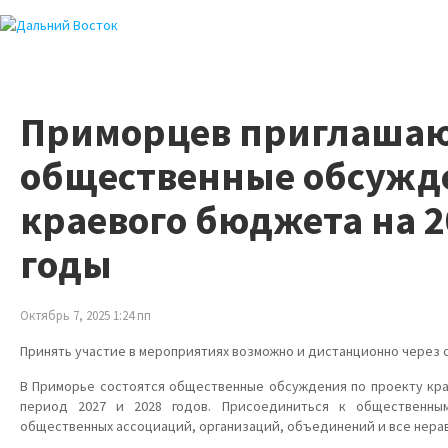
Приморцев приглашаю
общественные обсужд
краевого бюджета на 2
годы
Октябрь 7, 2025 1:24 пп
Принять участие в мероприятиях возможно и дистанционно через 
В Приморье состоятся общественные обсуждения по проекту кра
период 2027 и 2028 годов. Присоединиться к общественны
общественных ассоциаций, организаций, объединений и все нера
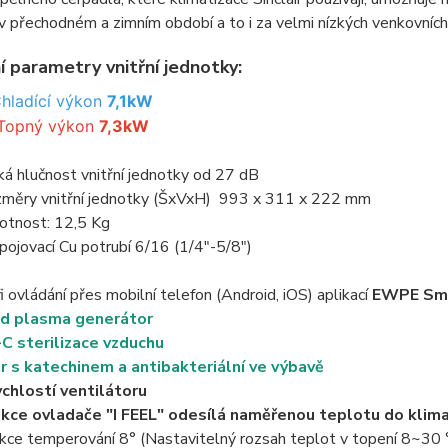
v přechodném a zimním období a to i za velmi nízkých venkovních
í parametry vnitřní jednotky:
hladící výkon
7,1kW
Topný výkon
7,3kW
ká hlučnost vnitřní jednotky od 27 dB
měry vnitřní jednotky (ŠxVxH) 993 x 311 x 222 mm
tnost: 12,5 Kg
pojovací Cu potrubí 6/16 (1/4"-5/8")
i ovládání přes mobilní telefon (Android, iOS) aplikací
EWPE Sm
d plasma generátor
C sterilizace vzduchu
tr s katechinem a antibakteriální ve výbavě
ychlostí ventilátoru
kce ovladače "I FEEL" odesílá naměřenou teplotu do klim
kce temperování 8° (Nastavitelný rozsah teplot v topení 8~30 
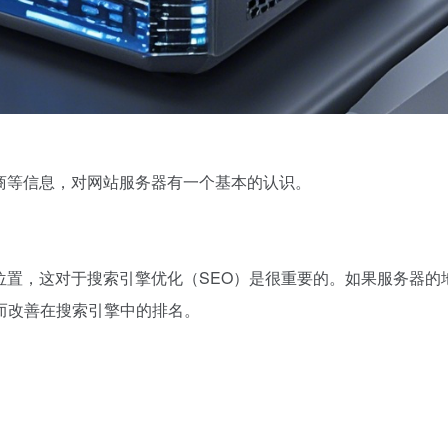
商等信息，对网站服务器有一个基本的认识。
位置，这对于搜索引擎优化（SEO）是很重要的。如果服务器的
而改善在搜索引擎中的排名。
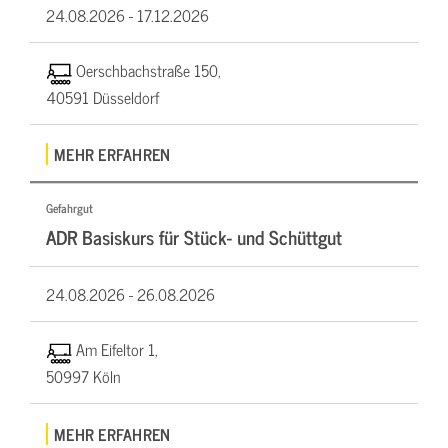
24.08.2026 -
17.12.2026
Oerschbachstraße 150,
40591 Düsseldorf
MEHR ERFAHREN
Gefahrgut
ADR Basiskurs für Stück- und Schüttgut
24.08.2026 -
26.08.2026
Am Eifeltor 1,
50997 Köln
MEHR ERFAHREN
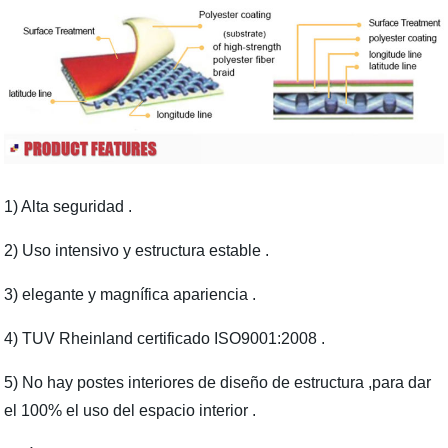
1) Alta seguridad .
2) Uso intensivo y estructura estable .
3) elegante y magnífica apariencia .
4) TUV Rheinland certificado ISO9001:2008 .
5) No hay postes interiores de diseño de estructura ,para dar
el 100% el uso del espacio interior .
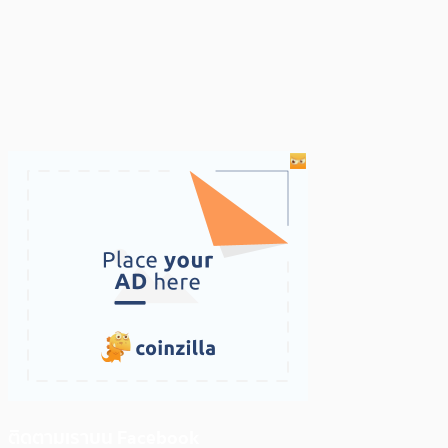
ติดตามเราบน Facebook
***
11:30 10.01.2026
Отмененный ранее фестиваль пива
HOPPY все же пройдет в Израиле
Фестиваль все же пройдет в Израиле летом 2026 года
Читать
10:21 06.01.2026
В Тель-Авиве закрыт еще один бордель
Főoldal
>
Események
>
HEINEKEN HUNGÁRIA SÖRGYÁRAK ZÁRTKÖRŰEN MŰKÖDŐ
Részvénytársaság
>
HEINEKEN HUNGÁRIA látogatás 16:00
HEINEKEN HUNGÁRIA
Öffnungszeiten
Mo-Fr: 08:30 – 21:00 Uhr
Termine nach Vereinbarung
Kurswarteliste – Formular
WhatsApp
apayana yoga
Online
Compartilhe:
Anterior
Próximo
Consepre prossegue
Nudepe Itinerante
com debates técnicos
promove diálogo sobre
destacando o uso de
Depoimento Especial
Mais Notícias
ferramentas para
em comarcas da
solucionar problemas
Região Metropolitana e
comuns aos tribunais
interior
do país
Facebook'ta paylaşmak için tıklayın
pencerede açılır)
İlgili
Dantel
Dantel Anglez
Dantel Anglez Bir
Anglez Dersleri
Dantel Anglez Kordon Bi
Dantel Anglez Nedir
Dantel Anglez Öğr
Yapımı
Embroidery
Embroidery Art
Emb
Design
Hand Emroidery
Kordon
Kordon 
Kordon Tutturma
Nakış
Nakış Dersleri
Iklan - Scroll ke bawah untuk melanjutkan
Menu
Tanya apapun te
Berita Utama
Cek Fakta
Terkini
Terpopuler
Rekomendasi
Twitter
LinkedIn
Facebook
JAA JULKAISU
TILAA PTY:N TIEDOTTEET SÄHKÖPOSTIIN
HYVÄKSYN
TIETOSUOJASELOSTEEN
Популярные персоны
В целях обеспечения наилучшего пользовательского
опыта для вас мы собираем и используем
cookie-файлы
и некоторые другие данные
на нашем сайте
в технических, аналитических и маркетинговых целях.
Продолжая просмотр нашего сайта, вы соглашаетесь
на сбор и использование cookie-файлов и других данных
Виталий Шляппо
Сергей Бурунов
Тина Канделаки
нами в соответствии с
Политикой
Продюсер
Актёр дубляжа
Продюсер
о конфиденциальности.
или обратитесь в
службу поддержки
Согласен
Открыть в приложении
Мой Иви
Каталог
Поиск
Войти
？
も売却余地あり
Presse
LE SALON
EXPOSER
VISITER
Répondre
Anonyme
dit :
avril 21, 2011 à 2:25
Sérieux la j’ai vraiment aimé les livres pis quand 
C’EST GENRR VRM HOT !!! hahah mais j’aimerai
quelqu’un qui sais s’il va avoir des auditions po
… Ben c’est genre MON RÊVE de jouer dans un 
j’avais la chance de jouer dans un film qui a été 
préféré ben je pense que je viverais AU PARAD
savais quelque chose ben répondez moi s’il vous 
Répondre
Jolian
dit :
***
_Requirement_: Look through the entries above and report each line where the string "dans" occurs.

_Exercise output_:
… Ben c’est genre MON RÊVE de jouer dans un 
j’avais la chance de jouer dans un film qui a été 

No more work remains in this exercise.